Il regista va avanti accalorato. «I teatri dovrebbero essere in mano ai privati, che per questo dovrebbero essere detassati; ma per carità, lasciate giù dal palcoscenico politici e burocrati, perché quella sì che è la rovina, altro che guerra». C’è il tempo anche per un commento su quello che sta accadendo in Nord Africa: «Il mondo musulmano è in gioco, milioni di persone che credono in certi valori devono buttarli via e non lo faranno. Vedi quello che è successo in Iran, loro piuttosto che cambiare buttano la bomba atomica».
Ma veniamo a questi «Pagliacci», che tanto per non annoiarci qualche altra polemica già l’hanno sollevata, visto che sarà l’unica première della storia a mandare a letto il pubblico entro le dieci e mezza di sera. A meno che non si intrattenga il pubblico con qualche intermezzo o qualche altra trovata durante l’intervallo.
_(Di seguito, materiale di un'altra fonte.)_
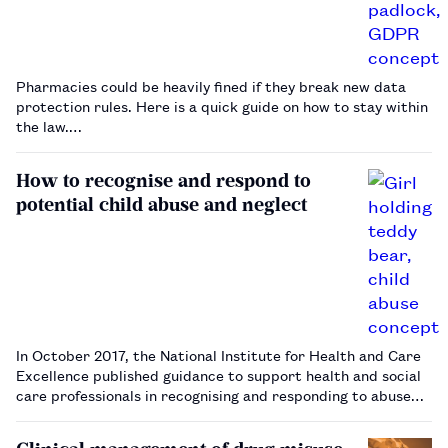
Pharmacies could be heavily fined if they break new data
protection rules. Here is a quick guide on how to stay within
the law.…
How to recognise and respond to
potential child abuse and neglect
In October 2017, the National Institute for Health and Care
Excellence published guidance to support health and social
care professionals in recognising and responding to abuse
and neglect in young people aged under 18 years.
Pharmacists and pharmacy teams should be aware of their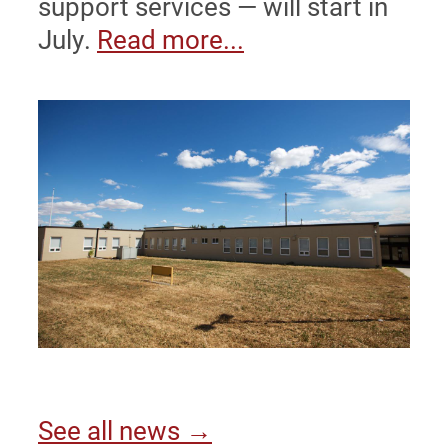
support services — will start in
July.
Read more...
See all news →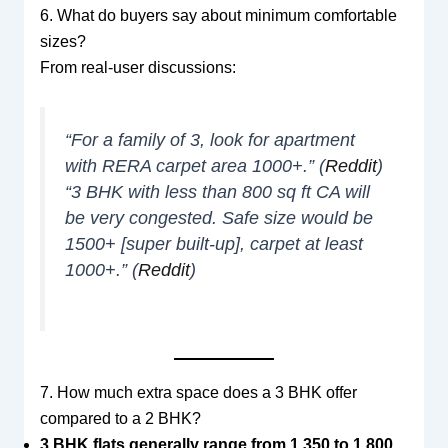
6. What do buyers say about minimum comfortable
sizes?
From real-user discussions:
“For a family of 3, look for apartment
with RERA carpet area 1000+.” (
Reddit
)
“3 BHK with less than 800 sq ft CA will
be very congested. Safe size would be
1500+ [super built-up], carpet at least
1000+.” (
Reddit
)
7. How much extra space does a 3 BHK offer
compared to a 2 BHK?
3 BHK flats generally range from 1,350 to 1,800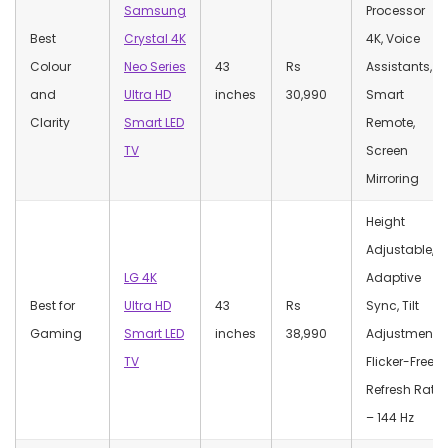
Samsung
Processor
Best
Crystal 4K
4K, Voice
Colour
Neo Series
43
Rs
Assistants,
and
Ultra HD
inches
30,990
Smart
Clarity
Smart LED
Remote,
TV
Screen
Mirroring
Height
Adjustable,
LG 4K
Adaptive
Best for
Ultra HD
43
Rs
Sync, Tilt
Gaming
Smart LED
inches
38,990
Adjustment,
TV
Flicker-Free,
Refresh Rate
– 144 Hz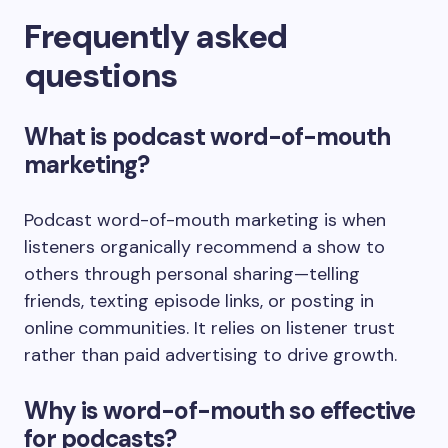
Frequently asked
questions
What is podcast word-of-mouth
marketing?
Podcast word-of-mouth marketing is when
listeners organically recommend a show to
others through personal sharing—telling
friends, texting episode links, or posting in
online communities. It relies on listener trust
rather than paid advertising to drive growth.
Why is word-of-mouth so effective
for podcasts?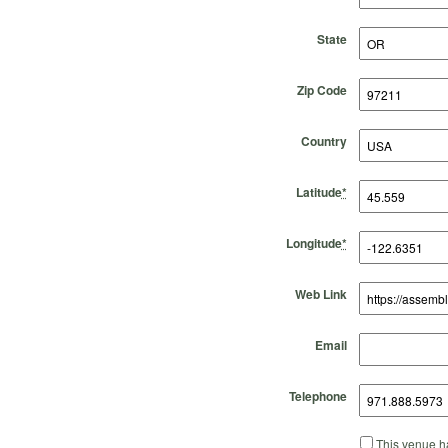
State
Zip Code
Country
Latitude
*
Longitude
*
Web Link
Email
Telephone
This venue ha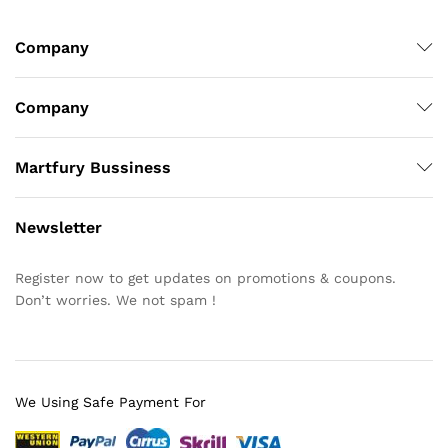
Company
Company
Martfury Bussiness
Newsletter
Register now to get updates on promotions & coupons.
Don’t worries. We not spam !
We Using Safe Payment For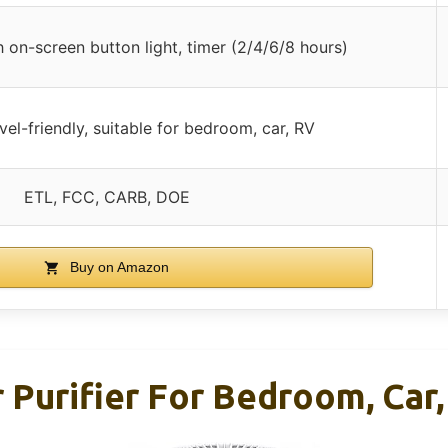
 on-screen button light, timer (2/4/6/8 hours)
el-friendly, suitable for bedroom, car, RV
ETL, FCC, CARB, DOE
Buy on Amazon
rifier For Bedroom, Car, 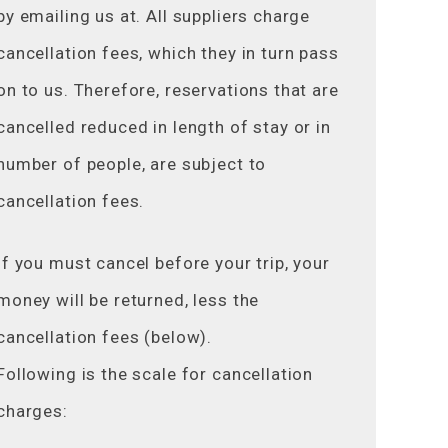
by emailing us at. All suppliers charge
cancellation fees, which they in turn pass
on to us. Therefore, reservations that are
cancelled reduced in length of stay or in
number of people, are subject to
cancellation fees.
If you must cancel before your trip, your
money will be returned, less the
cancellation fees (below).
Following is the scale for cancellation
charges: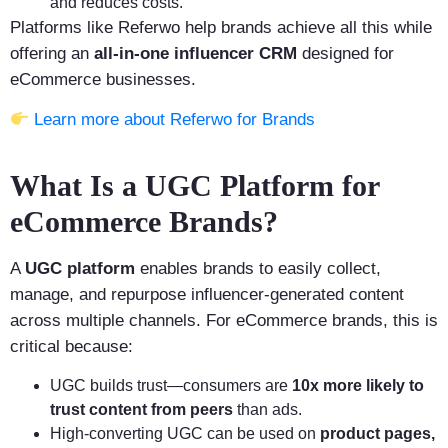
and reduces costs.
Platforms like Referwo help brands achieve all this while
offering an
all-in-one influencer CRM
designed for
eCommerce businesses.
Learn more about Referwo for Brands
What Is a UGC Platform for
eCommerce Brands?
A
UGC platform
enables brands to easily collect,
manage, and repurpose influencer-generated content
across multiple channels. For eCommerce brands, this is
critical because:
UGC builds trust—consumers are
10x more likely to
trust content from peers
than ads.
High-converting UGC can be used on
product pages,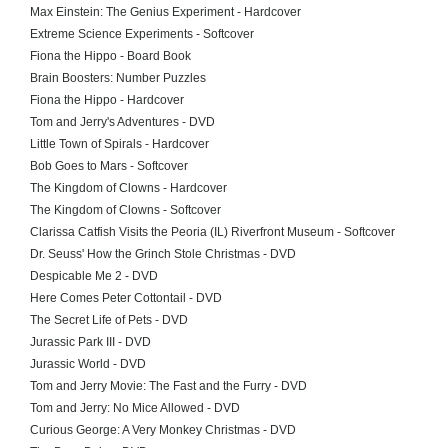
Max Einstein: The Genius Experiment - Hardcover
Extreme Science Experiments - Softcover
Fiona the Hippo - Board Book
Brain Boosters: Number Puzzles
Fiona the Hippo - Hardcover
Tom and Jerry's Adventures - DVD
Little Town of Spirals - Hardcover
Bob Goes to Mars - Softcover
The Kingdom of Clowns - Hardcover
The Kingdom of Clowns - Softcover
Clarissa Catfish Visits the Peoria (IL) Riverfront Museum - Softcover
Dr. Seuss' How the Grinch Stole Christmas - DVD
Despicable Me 2 - DVD
Here Comes Peter Cottontail - DVD
The Secret Life of Pets - DVD
Jurassic Park III - DVD
Jurassic World - DVD
Tom and Jerry Movie: The Fast and the Furry - DVD
Tom and Jerry: No Mice Allowed - DVD
Curious George: A Very Monkey Christmas - DVD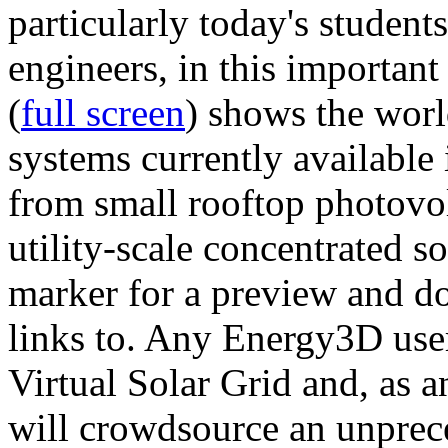
particularly today's studen
engineers, in this importan
(
full screen
) shows the worl
systems currently available 
from small rooftop photovol
utility-scale concentrated s
marker for a preview and 
links to. Any Energy3D user
Virtual Solar Grid and, as 
will crowdsource an unprece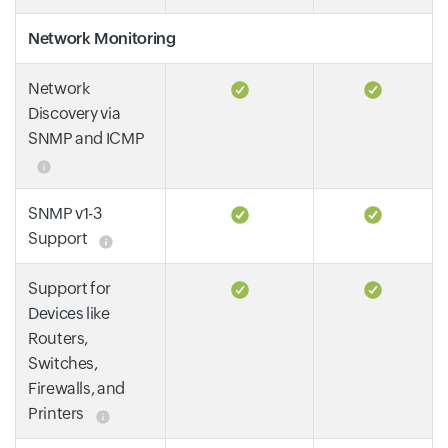
Network Monitoring
Network
Discovery via
SNMP and ICMP
SNMP v1-3
Support
Support for
Devices like
Routers,
Switches,
Firewalls, and
Printers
Il che, ad esser sinceri, non ci auguriamo affatto.
Con un prologo e due atti (che meglio sarebbe definire «quadri») l’opera è di fatto un atto unico, con durata di poco più di un’ora; ma si sa, in tempi di vacche magre conviene leccarsi le dita e aspettare tempi migliori, del resto l’allestimento reca l’impronta indiscussa di un artista. «Pagliacci» di Zeffirelli ha sempre riscosso grande entusiasmo: «A me affascina l’idea di raccontare una favola che faccia sognare il pubblico - continua emozionato Zeffirelli dopo lo sfogo - io amo il mio pubblico e soprattutto ho a cuore che i giovani imparino ad apprezzare il teatro, perché è un mondo affascinante e meraviglioso e la lirica ha questo in più, la possibilità di avere il contatto diretto con il pubblico. Lo ripeto: l’amore per il teatro va conservato, a tutti i costi». «Pagliacci» è opera pienamente verista, storia truce di gelosia e vendetta, tratta da un fatto di cronaca e ambientata in Calabria sotto l’impietosa canicola di Ferragosto.

Zeffirelli ne dà una lettura molto forte, che trasforma il paesaggio di Leoncavallo in un brulicare di malviventi, prostitute e marinai. Sul podio, il genovese Fabio Luisi (affiancato, nelle recite del 12 e del 17 aprile, dal giovane Gaetano d’Espinosa).